OpenX also engaged Bill Wescott, managing partner of BrainOxygen. Bill has been a leader in innovation, sustainable development, climate change, and the circular economy for over three decades. “Bill helped create and implement our ‘Path to Net-Zero’ strategy,” explained Edith. “He’s been a real godsend.”
But as we mentioned, this is a journey, not a one-and-done initiative. Yes, we became a signatory of the Science Based Targets initiative (SBTi), and we currently meet SBTi’s “Net-Zero” guidance, but we have more work to do
For instance, we will continue to examine every aspect of our infrastructure, physical spaces and work tools with an eye for energy efficiency and carbon reduction. Our impact on climate will forever be part of our calculus.

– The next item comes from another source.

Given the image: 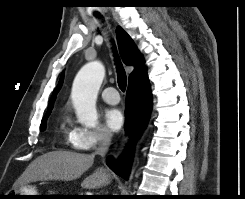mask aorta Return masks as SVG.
I'll return each mask as SVG.
<instances>
[{"mask_svg": "<svg viewBox=\"0 0 245 199\" xmlns=\"http://www.w3.org/2000/svg\"><path fill=\"white\" fill-rule=\"evenodd\" d=\"M104 76L102 63L93 61L83 66L75 77L71 98L82 125L93 127L97 123L96 99Z\"/></svg>", "mask_w": 245, "mask_h": 199, "instance_id": "1", "label": "aorta"}]
</instances>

“We are fully aligned with the climate goals and commitments of our customers and partners, while making it easy for them to report how they are improving every aspect of their value chain,” notes Mr. Gentry. “At the same time, we’ll urge other exchanges and platforms to follow our lead. Being carbon neutral by simply purchasing cheap carbon credits and continuing business as usual is not enough. That is why OpenX has set the bar high in becoming a ‘Net-Zero’ company.”
Interestingly, this initiative has had a transformational impact on how our employees think and act, both inside the office and out. Everyone who worked on the project has been sensitized to our everyday activities, and how much carbon they generate. They’re constantly looking for ways to optimize; constantly looking for ways to process more efficiently.
“A lot of times, when engineers want to do more with infrastructure, the default response is to add more machines, add more CPUs, increase memory. Now we ask: instead of adding more, how can we utilize our current infrastructure more efficiently,” Edith said.
It’s an attitude that spills over into product development. Our teams now consider the carbon impact of all new products and services. Carbon emissions have become an important part of OpenX’s product development planning process.
“Sometimes the work we do doesn’t necessarily relate to our lives outside of work. But this is one project that affects us all the time. It’s really about changing the culture and the way we think. And it’s about educating people so that they can start shifting the way they think. The more we’re conscious of the little actions we do on a day-to-day basis, the more we can do to help address the climate crisis. Honestly, it’s something that they should be thinking about all the time,” Edith said.
This is exactly the sentiment that gave rise to OpenX Path to Net-Zero.